Task prompt:
What is needed is an exact copy of the listing, with no pictures in it.

Listed records:

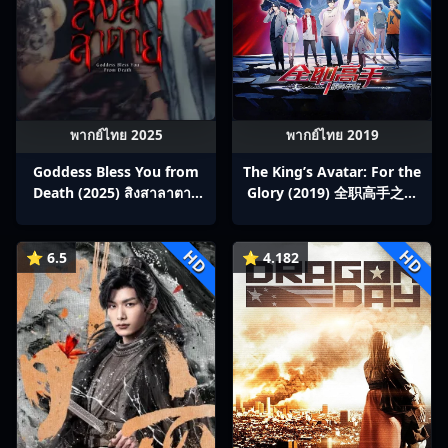
พากย์ไทย 2025
พากย์ไทย 2019
Goddess Bless You from
The King’s Avatar: For the
Death (2025) สิงสาลาตาย
Glory (2019) 全职高手之巅
พากย์ไทย Ep1-13
峰荣耀
HD
HD
⭐ 6.5
⭐ 4.182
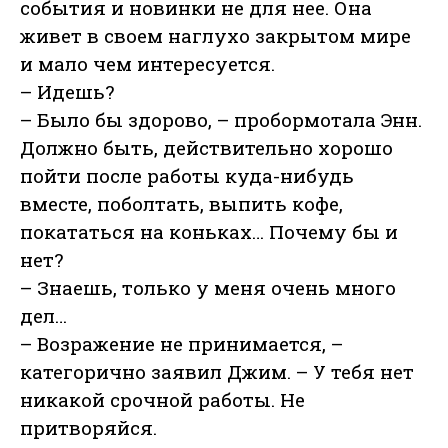
события и новинки не для нее. Она
живет в своем наглухо закрытом мире
и мало чем интересуется.
– Идешь?
– Было бы здорово, – пробормотала Энн.
Должно быть, действительно хорошо
пойти после работы куда-нибудь
вместе, поболтать, выпить кофе,
покататься на коньках… Почему бы и
нет?
– Знаешь, только у меня очень много
дел…
– Возражение не принимается, –
категорично заявил Джим. – У тебя нет
никакой срочной работы. Не
притворяйся.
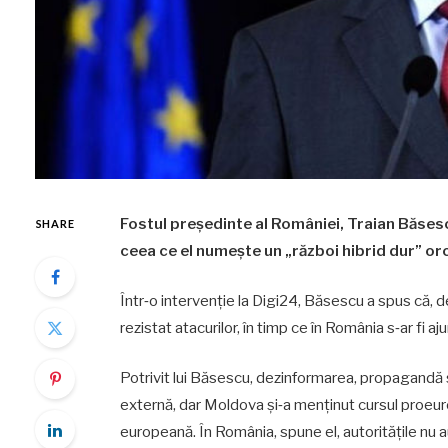
Fostul președinte al României, Traian Băsescu
SHARE
ceea ce el numește un „război hibrid dur” or
Într‑o intervenție la Digi24, Băsescu a spus că, d
rezistat atacurilor, în timp ce în România s‑ar fi a
Potrivit lui Băsescu, dezinformarea, propagandă ș
externă, dar Moldova și‑a menținut cursul proeuro
europeană. În România, spune el, autoritățile nu a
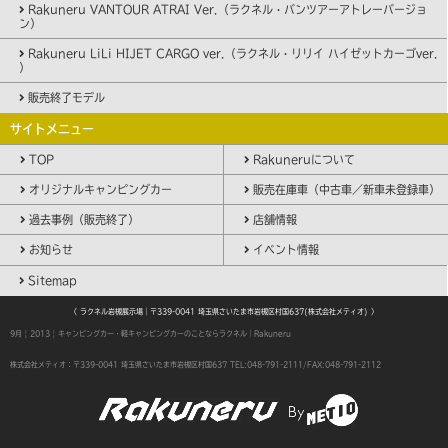
Rakuneru VANTOUR ATRAI Ver.（ラクネル・バンツアーアトレーバージョ
ン）
Rakuneru LiLi HIJET CARGO ver.（ラクネル・リリイ ハイゼットカーゴver.
）
販売終了モデル
サイトメニュー
TOP
Rakuneruについて
オリジナルキャンピングカー
販売在庫車（中古車／新車未登録車）
過去事例（販売終了）
店舗情報
お知らせ
イベント情報
Sitemap
〈 ラクネル岩槻展示場｜〒339-0041 埼玉県さいたま市岩槻区村国637(株式会社メティオ) 〉
9月 | 2013 | キャンピングカー・軽キャンピングカーのことならラクネル｜Rakuneru
株式会社メティオ：〒339-0041 埼玉県さいたま市岩槻区村国637
TEL:048-791-2111/FAX:048-791-2112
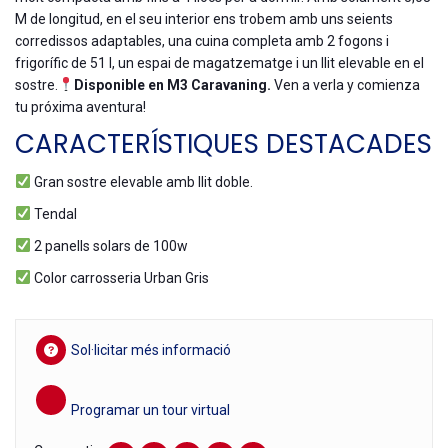
M de longitud, en el seu interior ens trobem amb uns seients
corredissos adaptables, una cuina completa amb 2 fogons i
frigorífic de 51 l, un espai de magatzematge i un llit elevable en el
sostre.
Disponible en M3
Caravaning
.
Ven a verla y comienza
tu próxima aventura!
CARACTERÍSTIQUES DESTACADES
Gran sostre elevable amb llit doble.
Tendal
2 panells solars de 100w
Color carrosseria Urban Gris
Sol·licitar més informació
Programar un tour virtual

Your response:
พากย์ไทย 2025
พากย์ไทย 2019
Goddess Bless You from
The King’s Avatar: For the
Death (2025) สิงสาลาตาย
Glory (2019) 全职高手之巅
พากย์ไทย Ep1-13
峰荣耀
HD
HD
⭐ 6.5
⭐ 4.182
события и новинки не для нее. Она
живет в своем наглухо закрытом мире
и мало чем интересуется.
– Идешь?
– Было бы здорово, – пробормотала Энн.
Должно быть, действительно хорошо
пойти после работы куда-нибудь
вместе, поболтать, выпить кофе,
покататься на коньках… Почему бы и
нет?
– Знаешь, только у меня очень много
дел…
– Возражение не принимается, –
категорично заявил Джим. – У тебя нет
никакой срочной работы. Не
притворяйся.
Fostul președinte al României, Traian Băsescu
SHARE
ceea ce el numește un „război hibrid dur” or
Într‑o intervenție la Digi24, Băsescu a spus că, d
rezistat atacurilor, în timp ce în România s‑ar fi a
Potrivit lui Băsescu, dezinformarea, propagandă ș
externă, dar Moldova și‑a menținut cursul proeuro
europeană. În România, spune el, autoritățile nu a
Rakuneru VANTOUR ATRAI Ver.（ラクネル・バンツアーアトレーバージョ
ン）
Rakuneru LiLi HIJET CARGO ver.（ラクネル・リリイ ハイゼットカーゴver.
）
販売終了モデル
サイトメニュー
TOP
Rakuneruについて
オリジナルキャンピングカー
販売在庫車（中古車／新車未登録車）
過去事例（販売終了）
店舗情報
お知らせ
イベント情報
Sitemap
〈 ラクネル岩槻展示場｜〒339-0041 埼玉県さいたま市岩槻区村国637(株式会社メティオ) 〉
9月 | 2013 | キャンピングカー・軽キャンピングカーのことならラクネル｜Rakuneru
株式会社メティオ：〒339-0041 埼玉県さいたま市岩槻区村国637
TEL:048-791-2111/FAX:048-791-2112
M de longitud, en el seu interior ens trobem amb uns seients
corredissos adaptables, una cuina completa amb 2 fogons i
frigorífic de 51 l, un espai de magatzematge i un llit elevable en el
sostre.
Disponible en M3
Caravaning
.
Ven a verla y comienza
tu próxima aventura!
CARACTERÍSTIQUES DESTACADES
Gran sostre elevable amb llit doble.
Tendal
2 panells solars de 100w
Color carrosseria Urban Gris
Sol·licitar més informació
Programar un tour virtual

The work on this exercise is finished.